For DR workloads, the answer is usually both. Capacity Reservation so the slot is actually there when you need it. Reserved Instance so you’re not paying full PAYG rates while it sits idle. A failover VM can’t depend on capacity being available by luck.

One gotcha worth knowing: a “regional” capacity reservation doesn’t mean what it sounds like. Regional reservations don’t provide zone-level resilience or automatic failover guarantees. If you need resilience across zones, create separate reservations per zone.

Capacity reservations can also be shared across subscriptions, useful for lending DR capacity to pre-prod temporarily, or pooling reserved slots across environments without duplicating the cost.

Quota is not Capacity either

Quota is the ceiling on what you’re allowed to request in a given subscription and region. Capacity is what’s physically available in the infrastructure. You can have 1000 vCPU quota in West Europe and still fail to allocate a Standard_D16s_v5 because that SKU is constrained there right now. Two different problems, and the error messages look almost identical:

Quota exceeded: OperationNotAllowed, ResourceQuotaExceeded
Capacity failure: AllocationFailed, ZonalAllocationFailed, NotAvailableForSubscription

There’s a second thing quota requests do that most people don’t realise: they are believed to be one of the demand signals to Microsoft’s capacity planning team.

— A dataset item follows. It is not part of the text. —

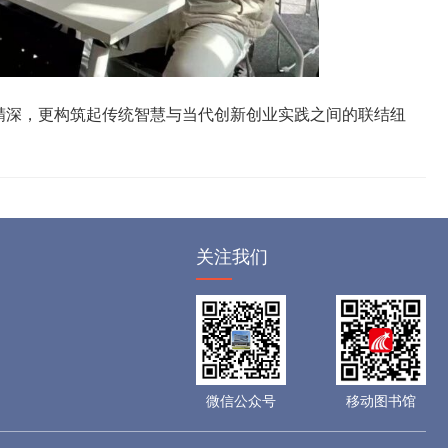
精深，更构筑起传统智慧与当代创新创业实践之间的联结纽
关注我们
微信公众号
移动图书馆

The process broadly flows from usage data → demand forecasting → procurement → hardware deployment. Therefore, raising quota early isn’t just about unblocking yourself, it’s how Microsoft knows to provision more capacity for your region and SKU. Sitting on default quota and hoping for the best doesn’t send that signal.

Raise quota before you need it. Request quota in your secondary region too, it costs nothing and gives you a real fallback if you ever need it.

When an allocation fails: check the quota blade first, then try a different availability zone. One of those two usually resolves it without a support ticket.

Subscription Vending and the Default Quota Problem

This one catches nearly every enterprise landing zone team eventually.

Under MCA, every new subscription starts with default quota, regardless of how long your billing account has existed, how many subscriptions sit under it, or what you spend with Microsoft. Azure largely treats each new subscription like a new customer from a quota perspective. Of course, billing/account context does seem to matter in some backend processes (especially when escalating quota requests).

There’s another layer to this: when a region is under capacity pressure, Microsoft may restrict newly created subscriptions from allocating there at all, to protect existing customers’ ability to scale. New subscriptions in congested regions like West Europe can hit this on day one, before they’ve deployed anything. The error looks like NotAvailableForSubscription or a message that the selected region is not accepting new customers.

If you’re vending subscriptions automatically as part of a landing zone, both of these will bite you. The fix: include quota raise requests in the vending pipeline. Before the subscription gets handed over, request quota for the SKU families and regions you know will be used. Also worth keeping in mind: if you urgently need to unblock a new deployment, check whether an existing subscription’s quota can be used temporarily while the new one’s request is processed.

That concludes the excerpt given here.